Exercise prompt> Output the entries word for word. Omit images.

(Transcribed page contents)
↓↓↓

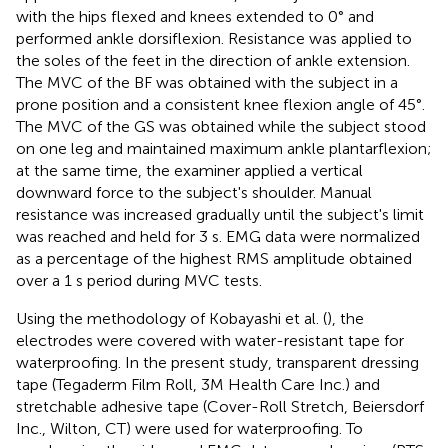
with the hips flexed and knees extended to 0° and
performed ankle dorsiflexion. Resistance was applied to
the soles of the feet in the direction of ankle extension.
The MVC of the BF was obtained with the subject in a
prone position and a consistent knee flexion angle of 45°.
The MVC of the GS was obtained while the subject stood
on one leg and maintained maximum ankle plantarflexion;
at the same time, the examiner applied a vertical
downward force to the subject's shoulder. Manual
resistance was increased gradually until the subject's limit
was reached and held for 3 s. EMG data were normalized
as a percentage of the highest RMS amplitude obtained
over a 1 s period during MVC tests.
Using the methodology of Kobayashi et al. (
), the
electrodes were covered with water-resistant tape for
waterproofing. In the present study, transparent dressing
tape (Tegaderm Film Roll, 3M Health Care Inc.) and
stretchable adhesive tape (Cover-Roll Stretch, Beiersdorf
Inc., Wilton, CT) were used for waterproofing. To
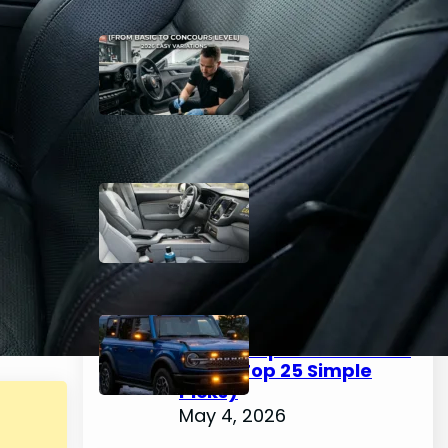
The Complete Guide to
Car Interior Detailing
(From Basic to Concours
Level) – 2026 Easy
Variations
May 4, 2026
Best Interior Car Cleaner
2026 – Easy Top 25 Picks
for a Spotless Cabin
May 4, 2026
How to Choose & Install
Emergency Lights for
Car: Complete Guide for
2026 (Top 25 Simple
Picks)
May 4, 2026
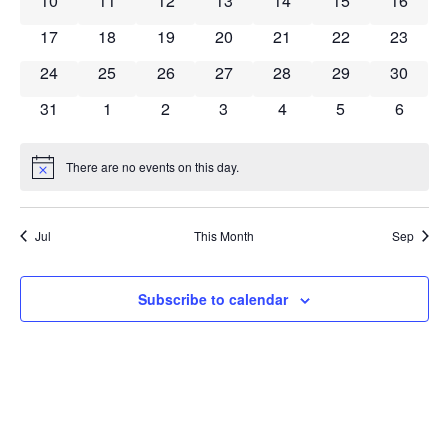
10
11
12
13
14
15
16
0 events
0 events
0 events
0 events
0 events
0 events
0 event
17
18
19
20
21
22
23
0 events
0 events
0 events
0 events
0 events
0 events
0 event
24
25
26
27
28
29
30
0 events
0 events
0 events
0 events
0 events
0 events
0 event
31
1
2
3
4
5
6
There are no events on this day.
Notice
Jul
This Month
Sep
Subscribe to calendar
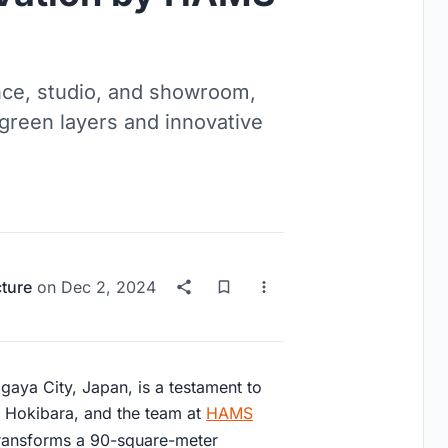
nce, studio, and showroom,
 green layers and innovative
cture
on
Dec 2, 2024
gaya City, Japan, is a testament to
ta Hokibara, and the team at
HAMS
 transforms a 90-square-meter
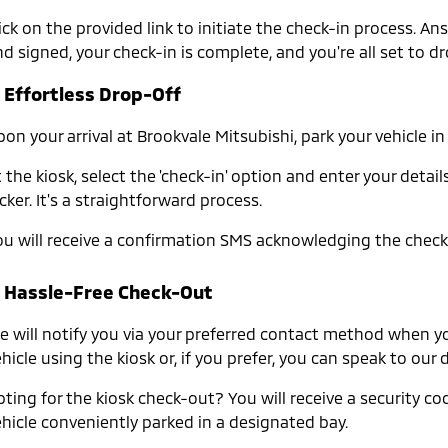
lick on the provided link to initiate the check-in process. 
d signed, your check-in is complete, and you're all set to dr
. Effortless Drop-Off
pon your arrival at Brookvale Mitsubishi, park your vehicle 
 the kiosk, select the 'check-in' option and enter your det
cker. It's a straightforward process.
ou will receive a confirmation SMS acknowledging the check-
. Hassle-Free Check-Out
 will notify you via your preferred contact method when your 
hicle using the kiosk or, if you prefer, you can speak to ou
ting for the kiosk check-out? You will receive a security cod
ehicle conveniently parked in a designated bay.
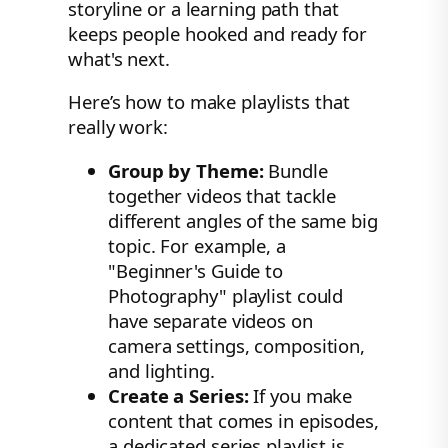
storyline or a learning path that
keeps people hooked and ready for
what's next.
Here’s how to make playlists that
really work:
Group by Theme:
Bundle
together videos that tackle
different angles of the same big
topic. For example, a
"Beginner's Guide to
Photography" playlist could
have separate videos on
camera settings, composition,
and lighting.
Create a Series:
If you make
content that comes in episodes,
a dedicated series playlist is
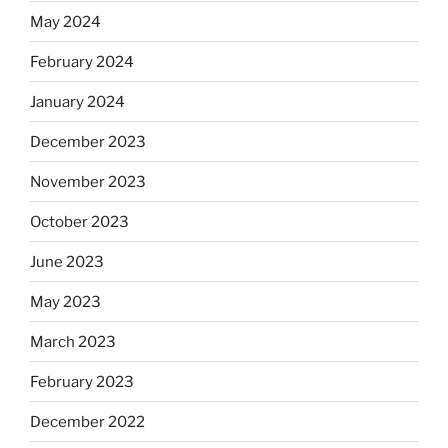
May 2024
February 2024
January 2024
December 2023
November 2023
October 2023
June 2023
May 2023
March 2023
February 2023
December 2022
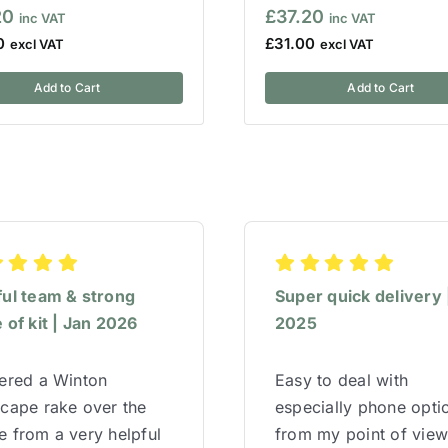
20
£
37.20
0
£
31.00
Add to Cart
Add to Cart
ful team & strong
Super quick delivery 
 of kit | Jan 2026
2025
red a Winton
Easy to deal with
cape rake over the
especially phone opti
 from a very helpful
from my point of vie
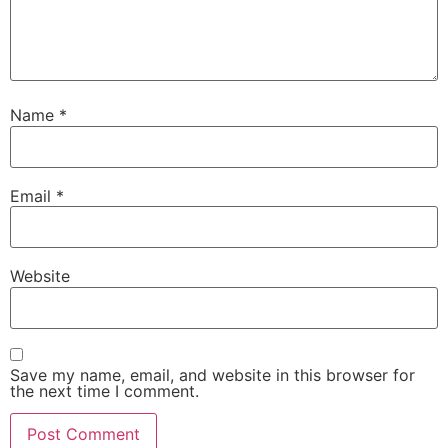
Name
*
Email
*
Website
Save my name, email, and website in this browser for
the next time I comment.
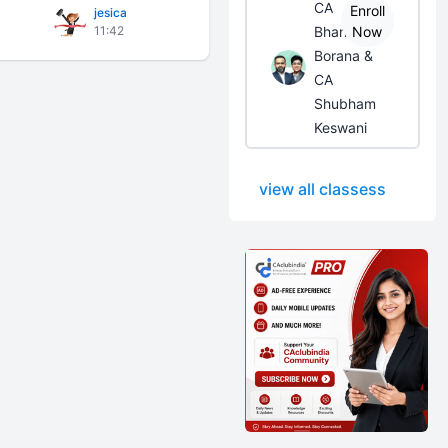
CA
Enroll
jesica
11:42
Bhanwar
Now
Borana &
CA
Shubham
Keswani
view all classess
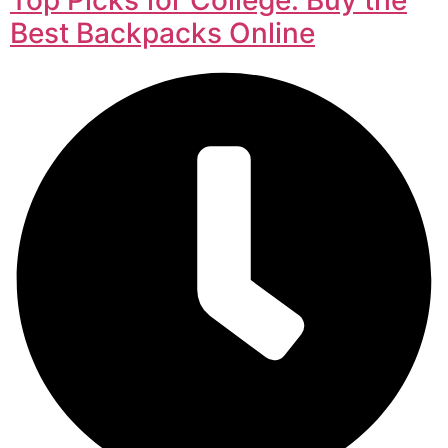
Best Backpacks Online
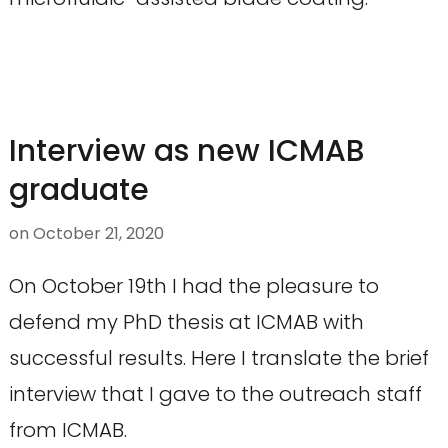
Interview as new ICMAB
graduate
on
October 21, 2020
On October 19th I had the pleasure to
defend my PhD thesis at ICMAB with
successful results. Here I translate the brief
interview that I gave to the outreach staff
from ICMAB.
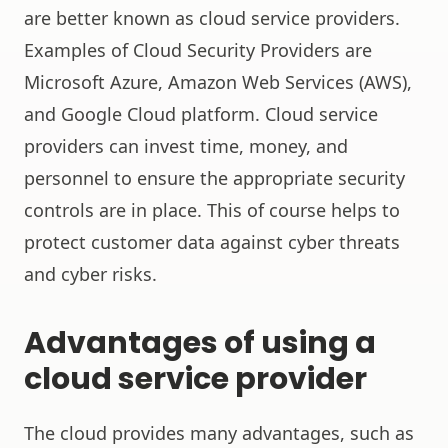
are better known as cloud service providers.
Examples of Cloud Security Providers are
Microsoft Azure, Amazon Web Services (AWS),
and Google Cloud platform. Cloud service
providers can invest time, money, and
personnel to ensure the appropriate security
controls are in place. This of course helps to
protect customer data against cyber threats
and cyber risks.
Advantages of using a
cloud service provider
The cloud provides many advantages, such as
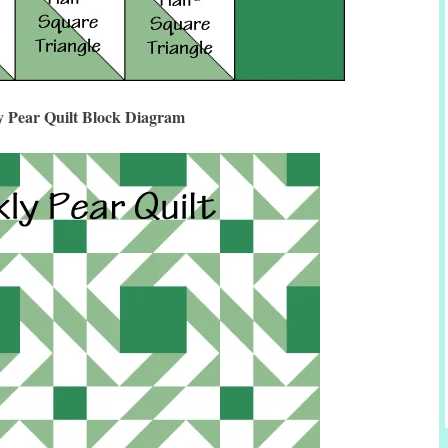
y Pear Quilt Block Diagram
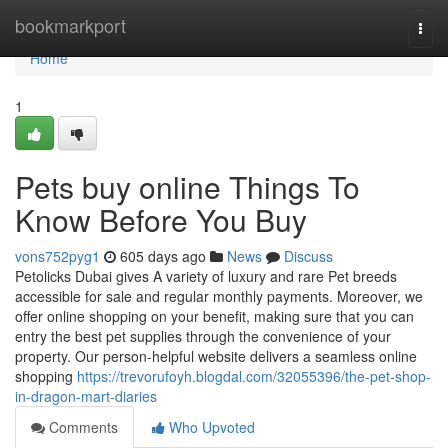
Home
bookmarkport
Togg
navi
Home
1
Pets buy online Things To
Know Before You Buy
vons752pyg1
605 days ago
News
Discuss
Petolicks Dubai gives A variety of luxury and rare Pet breeds
accessible for sale and regular monthly payments. Moreover, we
offer online shopping on your benefit, making sure that you can
entry the best pet supplies through the convenience of your
property. Our person-helpful website delivers a seamless online
shopping
https://trevorufoyh.blogdal.com/32055396/the-pet-shop-
in-dragon-mart-diaries
Comments
Who Upvoted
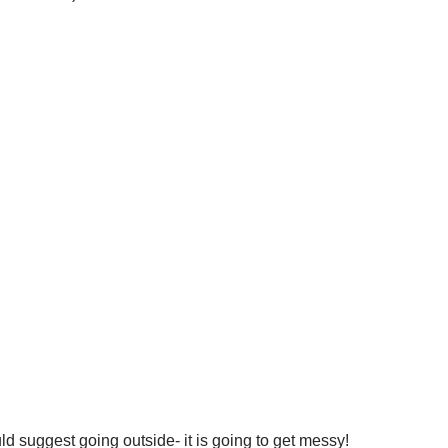
ld suggest going outside- it is going to get messy!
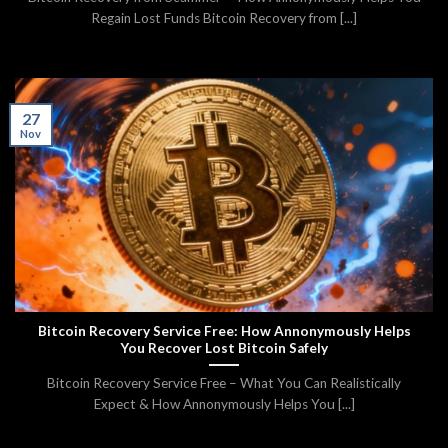
Regain Lost Funds Bitcoin Recovery from [...]
27
Nov
Bitcoin Recovery Service Free: How Annonymously Helps
You Recover Lost Bitcoin Safely
Bitcoin Recovery Service Free – What You Can Realistically
Expect & How Annonymously Helps You [...]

↑↑↑

Exercise solution>
with the hips flexed and knees extended to 0° and
performed ankle dorsiflexion. Resistance was applied to
the soles of the feet in the direction of ankle extension.
The MVC of the BF was obtained with the subject in a
prone position and a consistent knee flexion angle of 45°.
The MVC of the GS was obtained while the subject stood
on one leg and maintained maximum ankle plantarflexion;
at the same time, the examiner applied a vertical
downward force to the subject's shoulder. Manual
resistance was increased gradually until the subject's limit
was reached and held for 3 s. EMG data were normalized
as a percentage of the highest RMS amplitude obtained
over a 1 s period during MVC tests.
Using the methodology of Kobayashi et al. (
), the
electrodes were covered with water-resistant tape for
waterproofing. In the present study, transparent dressing
tape (Tegaderm Film Roll, 3M Health Care Inc.) and
stretchable adhesive tape (Cover-Roll Stretch, Beiersdorf
Inc., Wilton, CT) were used for waterproofing. To
The Complete Guide to
Car Interior Detailing
(From Basic to Concours
Level) – 2026 Easy
Variations
May 4, 2026
Best Interior Car Cleaner
2026 – Easy Top 25 Picks
for a Spotless Cabin
May 4, 2026
How to Choose & Install
Emergency Lights for
Car: Complete Guide for
2026 (Top 25 Simple
Picks)
May 4, 2026
10
11
12
13
14
15
16
0 events
0 events
0 events
0 events
0 events
0 events
0 event
17
18
19
20
21
22
23
0 events
0 events
0 events
0 events
0 events
0 events
0 event
24
25
26
27
28
29
30
0 events
0 events
0 events
0 events
0 events
0 events
0 event
31
1
2
3
4
5
6
There are no events on this day.
Notice
Jul
This Month
Sep
Subscribe to calendar
nce, studio, and showroom,
 green layers and innovative
cture
on
Dec 2, 2024
gaya City, Japan, is a testament to
ta Hokibara, and the team at
HAMS
 transforms a 90-square-meter
lick on the provided link to initiate the check-in process. 
d signed, your check-in is complete, and you're all set to dr
. Effortless Drop-Off
pon your arrival at Brookvale Mitsubishi, park your vehicle 
 the kiosk, select the 'check-in' option and enter your det
cker. It's a straightforward process.
ou will receive a confirmation SMS acknowledging the check-
. Hassle-Free Check-Out
 will notify you via your preferred contact method when your 
hicle using the kiosk or, if you prefer, you can speak to ou
ting for the kiosk check-out? You will receive a security cod
ehicle conveniently parked in a designated bay.
storyline or a learning path that
keeps people hooked and ready for
what's next.
Here’s how to make playlists that
really work:
Group by Theme:
Bundle
together videos that tackle
different angles of the same big
topic. For example, a
"Beginner's Guide to
Photography" playlist could
have separate videos on
camera settings, composition,
and lighting.
Create a Series:
If you make
content that comes in episodes,
a dedicated series playlist is
May 2024
February 2024
January 2024
December 2023
November 2023
October 2023
June 2023
May 2023
March 2023
February 2023
December 2022
20
£
37.20
0
£
31.00
Add to Cart
Add to Cart
ful team & strong
Super quick delivery 
 of kit | Jan 2026
2025
red a Winton
Easy to deal with
cape rake over the
especially phone opti
 from a very helpful
from my point of vie
Name
*
Email
*
Website
Save my name, email, and website in this browser for
the next time I comment.
CA
Enroll
jesica
11:42
Bhanwar
Now
Borana &
CA
Shubham
Keswani
view all classess
Best Backpacks Online
Interview as new ICMAB
graduate
on
October 21, 2020
On October 19th I had the pleasure to
defend my PhD thesis at ICMAB with
successful results. Here I translate the brief
interview that I gave to the outreach staff
from ICMAB.
are better known as cloud service providers.
Examples of Cloud Security Providers are
Microsoft Azure, Amazon Web Services (AWS),
and Google Cloud platform. Cloud service
providers can invest time, money, and
personnel to ensure the appropriate security
controls are in place. This of course helps to
protect customer data against cyber threats
and cyber risks.
Advantages of using a
cloud service provider
The cloud provides many advantages, such as
y Pear Quilt Block Diagram
Home
bookmarkport
Togg
navi
Home
1
Pets buy online Things To
Know Before You Buy
vons752pyg1
605 days ago
News
Discuss
Petolicks Dubai gives A variety of luxury and rare Pet breeds
accessible for sale and regular monthly payments. Moreover, we
offer online shopping on your benefit, making sure that you can
entry the best pet supplies through the convenience of your
property. Our person-helpful website delivers a seamless online
shopping
https://trevorufoyh.blogdal.com/32055396/the-pet-shop-
in-dragon-mart-diaries
Comments
Who Upvoted
ld suggest going outside- it is going to get messy!
Regain Lost Funds Bitcoin Recovery from [...]
27
Nov
Bitcoin Recovery Service Free: How Annonymously Helps
You Recover Lost Bitcoin Safely
Bitcoin Recovery Service Free – What You Can Realistically
Expect & How Annonymously Helps You [...]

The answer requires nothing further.